**MATERIAL FOR THIS TASK:**

══════════

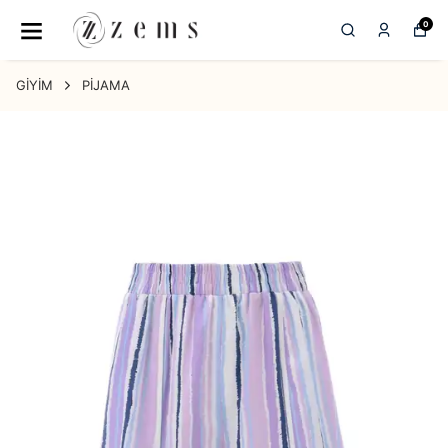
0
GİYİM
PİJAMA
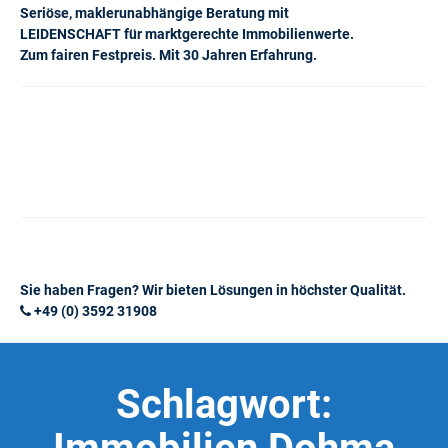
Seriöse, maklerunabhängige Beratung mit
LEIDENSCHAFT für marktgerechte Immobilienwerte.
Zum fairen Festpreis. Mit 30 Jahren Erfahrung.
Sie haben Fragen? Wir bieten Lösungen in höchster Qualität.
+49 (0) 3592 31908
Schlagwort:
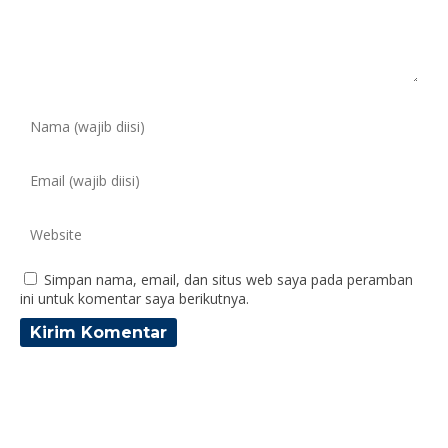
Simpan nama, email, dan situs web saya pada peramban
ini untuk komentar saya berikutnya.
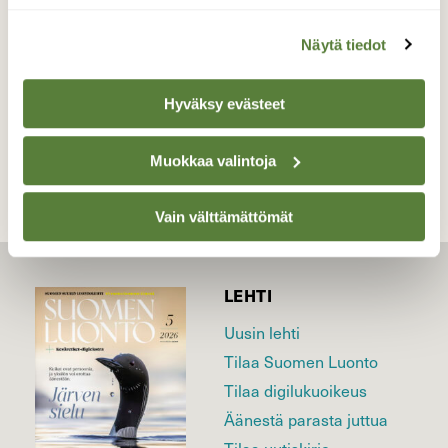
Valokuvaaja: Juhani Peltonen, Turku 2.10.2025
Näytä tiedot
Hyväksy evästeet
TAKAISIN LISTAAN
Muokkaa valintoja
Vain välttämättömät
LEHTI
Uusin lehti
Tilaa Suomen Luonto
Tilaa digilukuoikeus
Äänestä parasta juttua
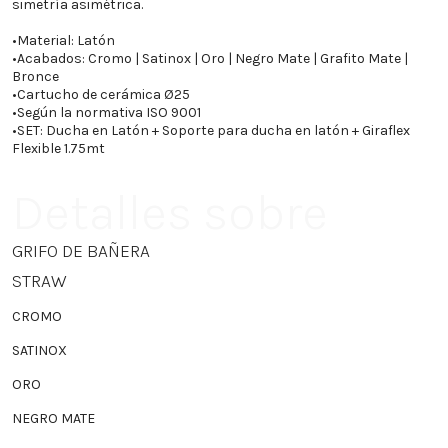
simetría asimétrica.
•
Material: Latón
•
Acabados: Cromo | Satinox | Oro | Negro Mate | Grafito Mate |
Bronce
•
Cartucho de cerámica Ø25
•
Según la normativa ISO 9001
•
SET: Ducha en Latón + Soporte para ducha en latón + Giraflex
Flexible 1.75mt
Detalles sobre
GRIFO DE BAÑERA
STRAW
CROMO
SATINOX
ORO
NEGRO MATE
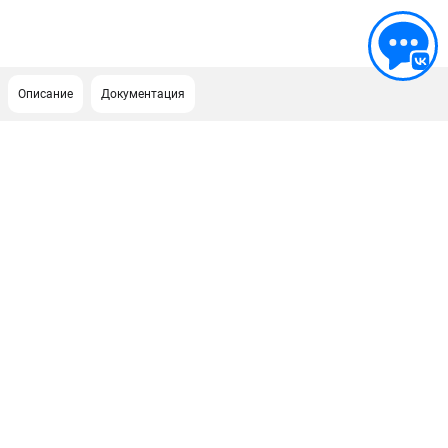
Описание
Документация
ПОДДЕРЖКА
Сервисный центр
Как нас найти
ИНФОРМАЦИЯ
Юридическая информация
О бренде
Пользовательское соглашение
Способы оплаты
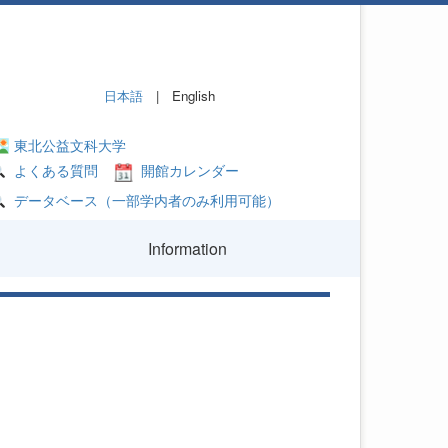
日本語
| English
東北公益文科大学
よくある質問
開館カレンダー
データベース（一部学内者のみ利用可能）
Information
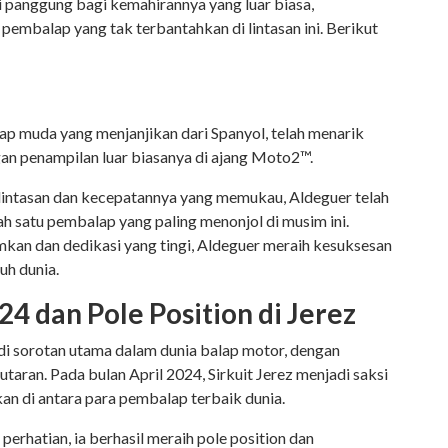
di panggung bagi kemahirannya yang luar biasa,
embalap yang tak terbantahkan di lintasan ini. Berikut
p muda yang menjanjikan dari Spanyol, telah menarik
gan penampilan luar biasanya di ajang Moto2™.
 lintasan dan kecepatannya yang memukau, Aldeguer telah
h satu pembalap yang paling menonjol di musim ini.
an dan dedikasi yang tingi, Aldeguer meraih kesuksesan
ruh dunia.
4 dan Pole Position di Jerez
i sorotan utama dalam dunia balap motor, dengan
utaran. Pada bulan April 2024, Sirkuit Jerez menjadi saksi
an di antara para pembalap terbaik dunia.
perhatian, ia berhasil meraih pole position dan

══════════

**WHAT TO WORK ON:** Copy each line in the listing where "yang" appears.

**RESPONSE:**
di panggung bagi kemahirannya yang luar biasa,
embalap yang tak terbantahkan di lintasan ini. Berikut
p muda yang menjanjikan dari Spanyol, telah menarik
 lintasan dan kecepatannya yang memukau, Aldeguer telah
h satu pembalap yang paling menonjol di musim ini.
an dan dedikasi yang tingi, Aldeguer meraih kesuksesan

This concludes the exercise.